Salí de allí convencido de que nadie me seguía, por lo menos humano, y me incorporé a mi trabajo de detective o como quieran llamarlo. Pasé la tarde entre las murallas del castillo tratando de encontrar en aquella vieja biblioteca algún legajo que me diera pistas, pero nada. Cuando ya me iba, apareció él de nuevo. Esta vez iba como disfrazado, y su boca, o lo que fuera, no paraba de repetir mi nombre, pero esta vez añadió algo más: “sígueme, sígueme…”
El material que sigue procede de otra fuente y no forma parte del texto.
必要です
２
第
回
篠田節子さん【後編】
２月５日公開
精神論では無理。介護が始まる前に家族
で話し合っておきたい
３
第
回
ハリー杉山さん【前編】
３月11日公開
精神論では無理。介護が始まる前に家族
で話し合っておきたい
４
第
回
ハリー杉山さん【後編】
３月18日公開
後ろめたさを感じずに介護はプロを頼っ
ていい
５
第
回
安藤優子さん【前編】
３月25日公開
Por las calles de la población, entre viejas farolas y algún bandido entre sus puertas, nos adentramos en los alrededores del río llamado Buñol.
Las hojas de los olmos se movían al compás de sus palabras. En aquella fría tarde de Frimario, mis cabellos se erizaron al ver lo que él me indicaba. Abajo, en las aguas del río, a la luz de la luna, un cadáver de hombre flotaba mientras me hablaba. Enseguida supe quien era, por sus ropajes del siglo pasado y un libro en su pecho. El cuerpo despareció entre la corriente del río y yo, asomado entre las rocas, le pregunté:
– Es él, quien busco, el literato, pero, ¿qué escribió y quien lo mató? ¿Por qué interesa tanto a la Universidad?
Con sus cabellos blancos al viento frío de la noche y sus manos alzadas, dijo:
– No es a tu Universidad, ni a tus jefes, a quien le interesa, y una voz gutural le quebró la voz..
– ¿Entonces…? –le dije yo, ya aterrado por lo desconocido. Y sacó una daga.
La noche se hacía eterna y metálica, las celosías de mi vida iban cayendo una a una, y él, con una fuerza descomunal, me arrastraba, y ahora entre cipreses y tumbas un gran ángel del silencio nos recordaba donde estábamos. Se volvió hacia mí y entramos, es decir, bajamos por unas escaleras de un frío mausoleo y allí pude ver su nombre, y una enorme tristeza se apoderó de mí, pues comprendí que aquel fantasma era a quien yo buscaba, él era el literato que relató los cien edictos sobre el crepúsculo en la villa de Buñol y sus alrededores y que nunca se encontró, y que fue asesinado y tirado su cuerpo al río por no sé qué motivo. Y le cogi de su gélida mano y bajamos hacia el Infierno y hacia su pasado, allí, bajo el cementerio y sus subterráneos.
Y bajando me susurró el nombre del libro, entre galerías y nombres, entre frío y tierra, entre caras y sombras. El libro se llamaba “Entre Crepúsculos y los cien pasadizos ocultos de la Villa de Buñol”.
Fechado en la villa de Buñol el dia de las Ánimas del mes de Brumario de 1818 de nuestro Señor.
Nota del autor: Investigado este relato, se supo que el literato aquí nombrado se llamaba o era Conde de Lassard, investigador y poeta que quedó, según dicen, fascinado por los paisajes de la villa así como sus crepúsculos y que descubrió un volumen original del gran escritor francés H.P. Louter, también aquí afincado. Los libros citados jamás aparecieron. Sus tumbas pueden verse en el cementerio antiguo. Los temas de los libros eran el mismo.